Duterte and his aides have repeatedly said the six years of his administration will be the “golden age of infrastructure,” with a record $168 billion to be spent on 5,000 projects across the nation.
If the plans come to fruition, infrastructure spending would reach 7.2 percent of the gross domestic product by 2022, when Duterte is due to step down—a huge increase from 1.8 percent in 2011.
The Philippines ranks 95th out of 138 countries for quality of infrastructure, and behind most of its Southeast Asian neighbors, Japanese-based financial services group Nomura said in a recent report.
It said the lack of infrastructure was a huge drag on economic development, citing a Japan International Cooperation Agency estimate of traffic costs in Manila alone as equivalent to four percent of GDP.
Infrastructure spending started to rise during the administration of Benigno Aquino, who stepped down last year, but his much more ambitious plans were curtailed by many problems that will also confront Duterte.
“Financing is the least of the problems,” transport and infrastructure consultant Rene Santiago told AFP, pointing to an abundance of government funds plus cashed-up local businesses and eager foreign investors.
“The biggest obstacle is the implementation capacity of the government infrastructure agencies.”
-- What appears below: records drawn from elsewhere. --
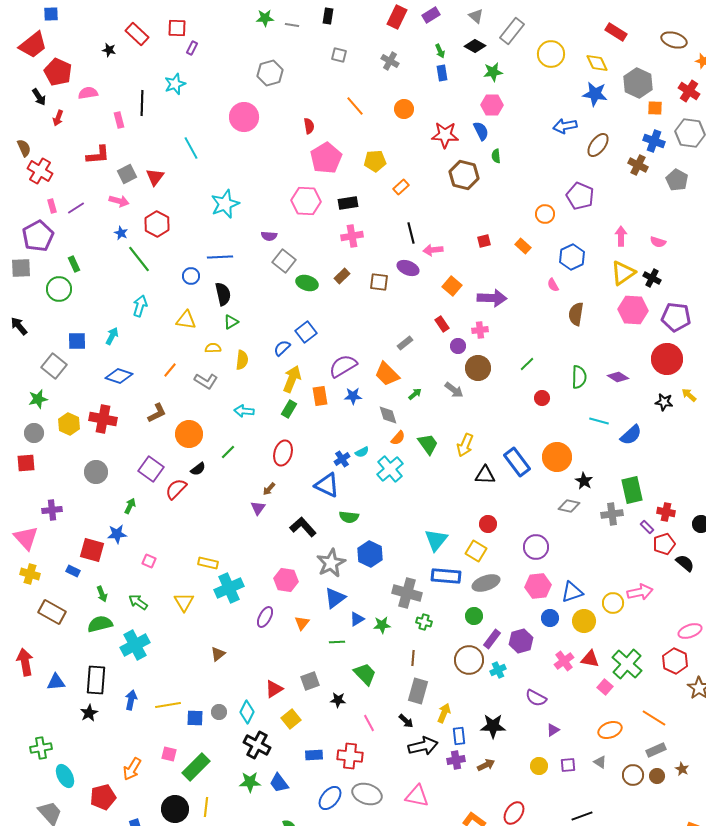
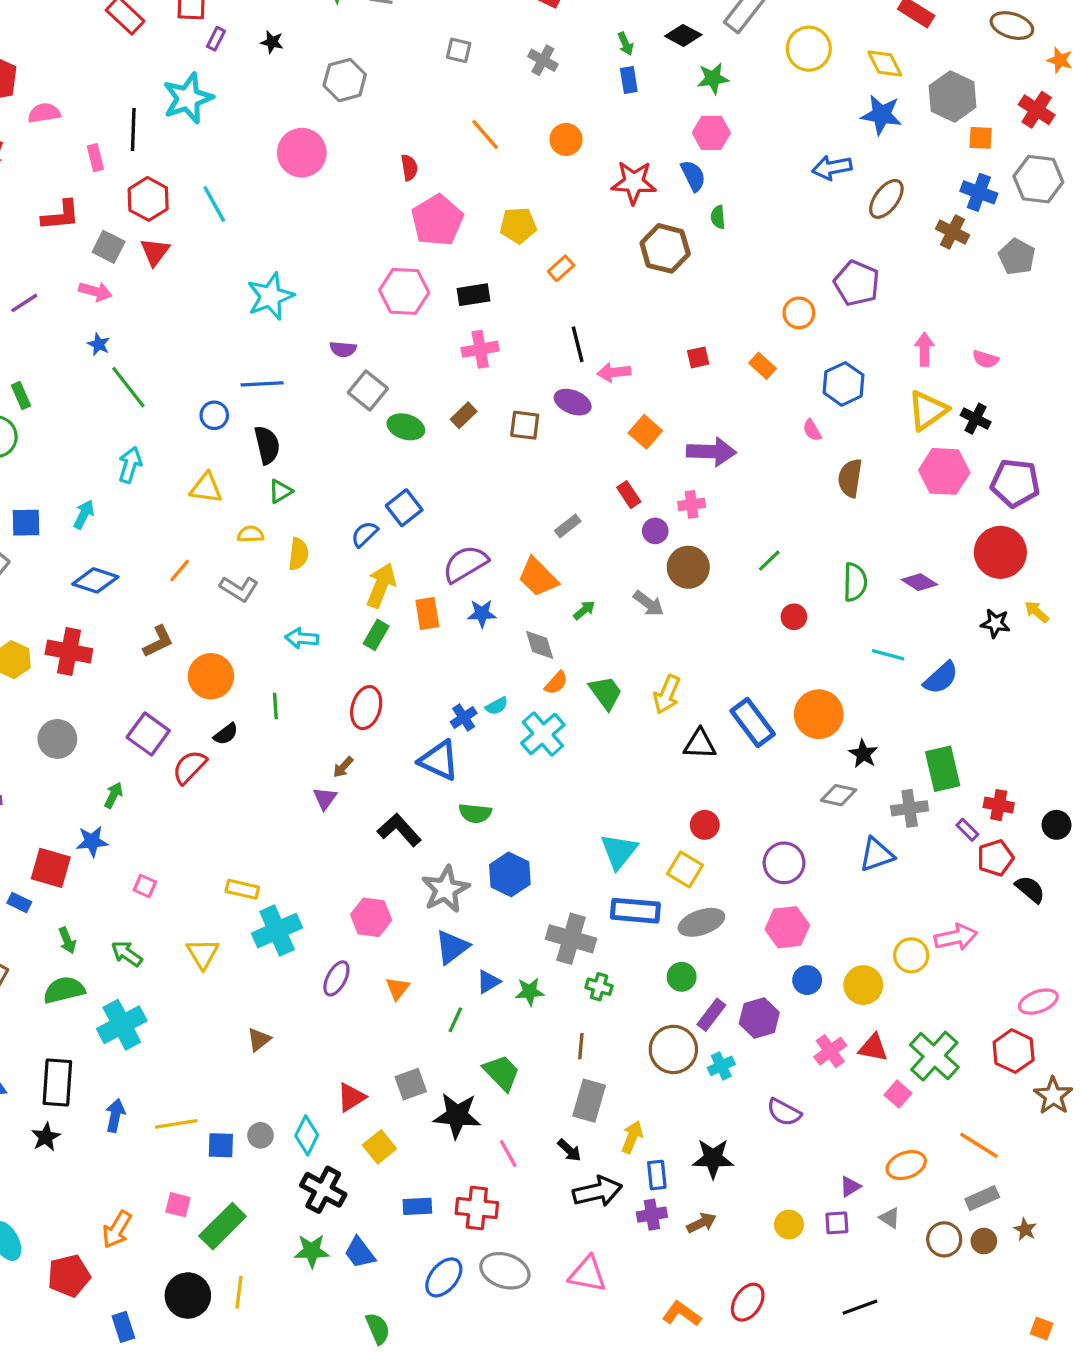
black star: (109, 50) -> (272, 42), moved
cyan star: (175, 84) -> (188, 98), size x1.4
gray square: (127, 174) -> (109, 247), turned -36
red hexagon: (157, 224) -> (148, 199), moved
green line: (228, 452) -> (275, 706), turned -49
blue triangle: (572, 592) -> (877, 855), moved
green line: (337, 642) -> (455, 1020), turned -63
black star: (338, 700) -> (457, 1116), size x1.8
purple triangle: (553, 730) -> (850, 1187), moved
Santiago, chief executive of Manila-based business consultancy Bellweather Group, said the government did not have enough personnel with the capabilities or experience to oversee such a massive spending plan.
Aquino was heavily criticized in some quarters for not spending more on infrastructure, but he said he had to slow down the contract-awarding process in an effort to increase transparency and minimize graft.
About 10 to 30 percent of an infrastructure project’s cost is typically lost to corruption, according to Vincent Lazatin, executive director of the Transparency and Accountability Network in Manila.
Lazatin said this rose to 50 percent when congressman were directly involved in allocating national funds in a system known as “pork barrel.”
In a massive corruption scandal unearthed during the Aquino administration, 200 lawmakers were implicated in such scams. But, as part of an infamous “culture of impunity,” few have been brought to justice.
Lazatin warned that infrastructure projects financed by foreign partners would also be vulnerable to corruption.
“It is in the negotiation process [between the Philippines and the donor nation] that deals can be made that are off the books,” Lazatin said.
Duterte has made China one of his top targets for loans and investments. He visited Beijing last year and said he returned with commitments for $15 billion worth of projects.
Chinese contracts for a $593-million railway project in 2003 and a $300-million national broadband network in 2007 negotiated under then-President Gloria Arroyo had to be canceled because of corruption scandals.
In a speech at an economic forum last month, Chinese Ambassador Zhao Jianhua acknowledged graft would again be a concern.
“We will try to make sure these projects are going to be corruption-free,” Zhao said.
The Philippines’ legal system is another major problem, with projects often held up due to lawsuits filed by losing bidders, according to Dindo Manhit, head of economic and political think tank the Stratbase group.
“The reality of our democratic process is in our rules on public bidding, there are always bidding groups who if they do not win, they try to find other ways [to get the contracts],” Manhit told AFP.
In its report Nomura also cited a host of bureaucratic bottlenecks, including “opaque regulatory framework or political intervention,” as problems in the country’s infrastructure program.
But it said the government was focused on finding solutions and there was reason for optimism.
“Even if partly successful, we believe the government’s ambitious infrastructure program would have significant implications for the economy,” it said.